◆ Task ◆
Keep only those lines of the records that include the string "покупки".

══ Data listing ══

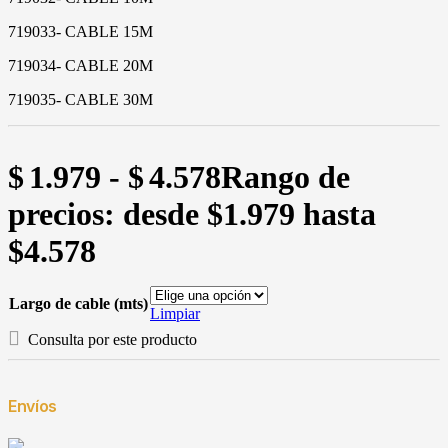
719033- CABLE 15M
719034- CABLE 20M
719035- CABLE 30M
$
1.979
-
$
4.578
Rango de
precios: desde $1.979 hasta
$4.578
Largo de cable (mts)
Limpiar
Consulta por este producto
Envíos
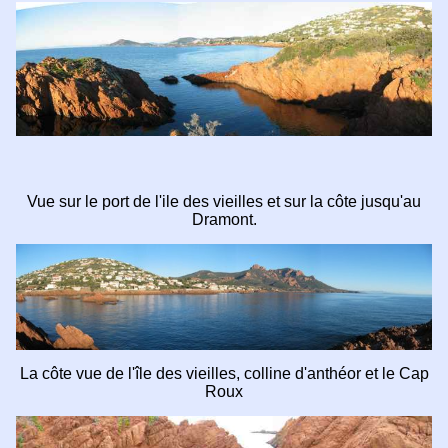
Vue sur le port de l'ile des vieilles et sur la côte jusqu'au
Dramont.
La côte vue de l'île des vieilles, colline d'anthéor et le Cap
Roux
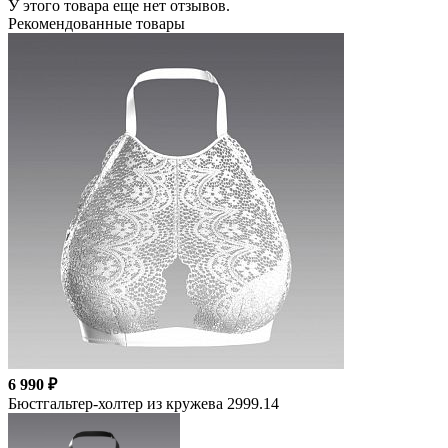
У этого товара еще нет отзывов.
Рекомендованные товары
6 990 ₽
Бюстгальтер-холтер из кружева 2999.14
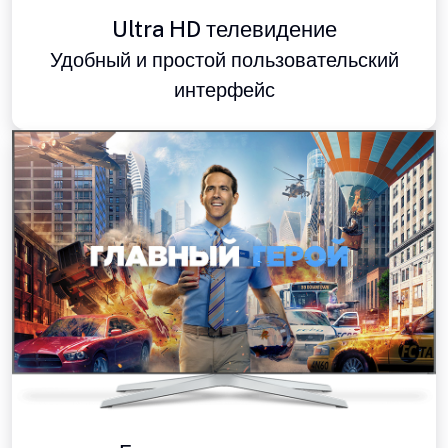
Ultra HD телевидение
Удобный и простой пользовательский
интерфейс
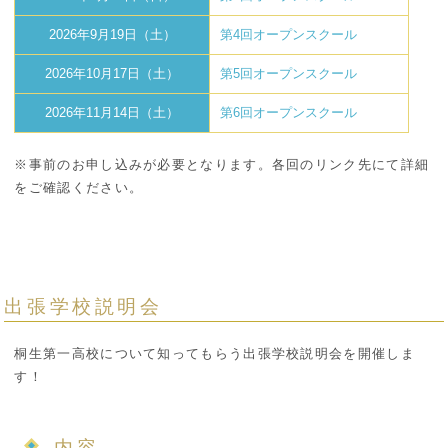
2026年9月19日（土）
第4回オープンスクール
2026年10月17日（土）
第5回オープンスクール
2026年11月14日（土）
第6回オープンスクール
※事前のお申し込みが必要となります。各回のリンク先にて詳細
をご確認ください。
出張学校説明会
桐生第一高校について知ってもらう出張学校説明会を開催しま
す！
内容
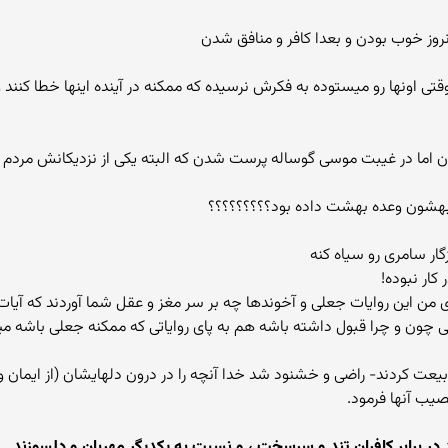
تی اونها رو میستوده به فکرش نرسیده که ممکنه در آینده اینها خطا کنند و ا
 بهشون وعده بهشت داده بود؟؟؟؟؟؟؟؟؟
کار نبوده!
 من این روایات جعلی و آخوندها چه بر سر مغز و عقل شما آوردند که آیا
ی چون و چرا قبول داشته باشه هم به پای روایاتی که ممکنه جعلی باشه میز
بيعت كردند- راضى و خشنود شد خدا آنچه را در درون دلهايشان (از ايمان و 
صيب آنها فرمود.
در برابر كافران تند و سرسخت ، و نسبت به يكديگر مهربان و دلسوزند . ا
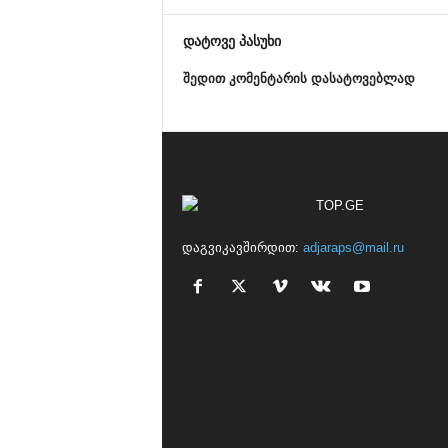
დატოვე პასუხი
შედით კომენტარის დასატოვებლად
დაგვიკავშირდით:
adjaraps@mail.ru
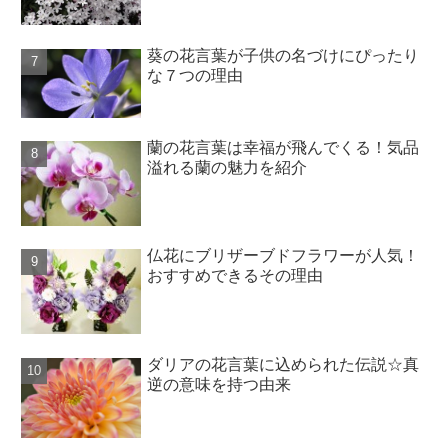
葵の花言葉が子供の名づけにぴったり
な７つの理由
蘭の花言葉は幸福が飛んでくる！気品
溢れる蘭の魅力を紹介
仏花にブリザーブドフラワーが人気！
おすすめできるその理由
ダリアの花言葉に込められた伝説☆真
逆の意味を持つ由来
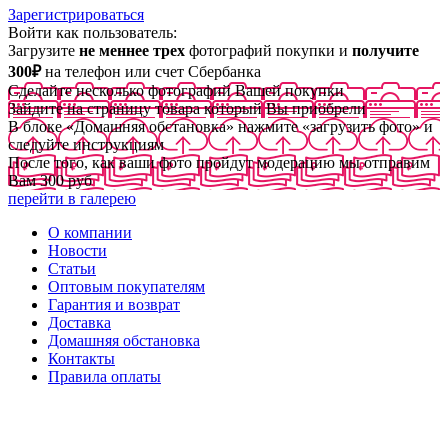
Зарегистрироваться
Войти как пользователь:
Загрузите
не меннее трех
фотографий покупки и
получите
300₽
на телефон или счет Сбербанка
Сделайте несколько фотографий Вашей покупки
Зайдите на страницу товара который Вы приобрели
В блоке «Домашняя обстановка» нажмите «загрузить фото» и
следуйте инструкциям
После того, как ваши фото пройдут модерацию мы отправим
Вам 300 руб
перейти в галерею
О компании
Новости
Статьи
Оптовым покупателям
Гарантия и возврат
Доставка
Домашняя обстановка
Контакты
Правила оплаты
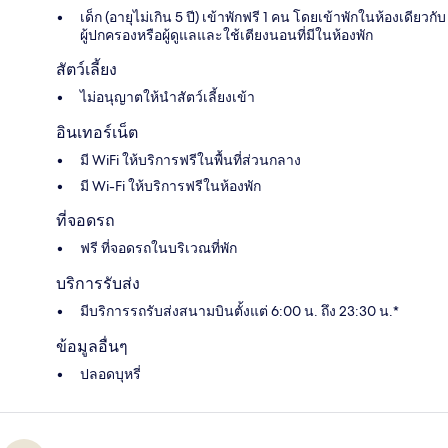
เด็ก (อายุไม่เกิน 5 ปี) เข้าพักฟรี 1 คน โดยเข้าพักในห้องเดียวกับ
ผู้ปกครองหรือผู้ดูแลและใช้เตียงนอนที่มีในห้องพัก
สัตว์เลี้ยง
ไม่อนุญาตให้นำสัตว์เลี้ยงเข้า
อินเทอร์เน็ต
มี WiFi ให้บริการฟรีในพื้นที่ส่วนกลาง
มี Wi-Fi ให้บริการฟรีในห้องพัก
ที่จอดรถ
ฟรี ที่จอดรถในบริเวณที่พัก
บริการรับส่ง
มีบริการรถรับส่งสนามบินตั้งแต่ 6:00 น. ถึง 23:30 น.*
ข้อมูลอื่นๆ
ปลอดบุหรี่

═══

◆ Response area ◆
фотографий покупки и
Сделайте несколько фотографий Вашей покупки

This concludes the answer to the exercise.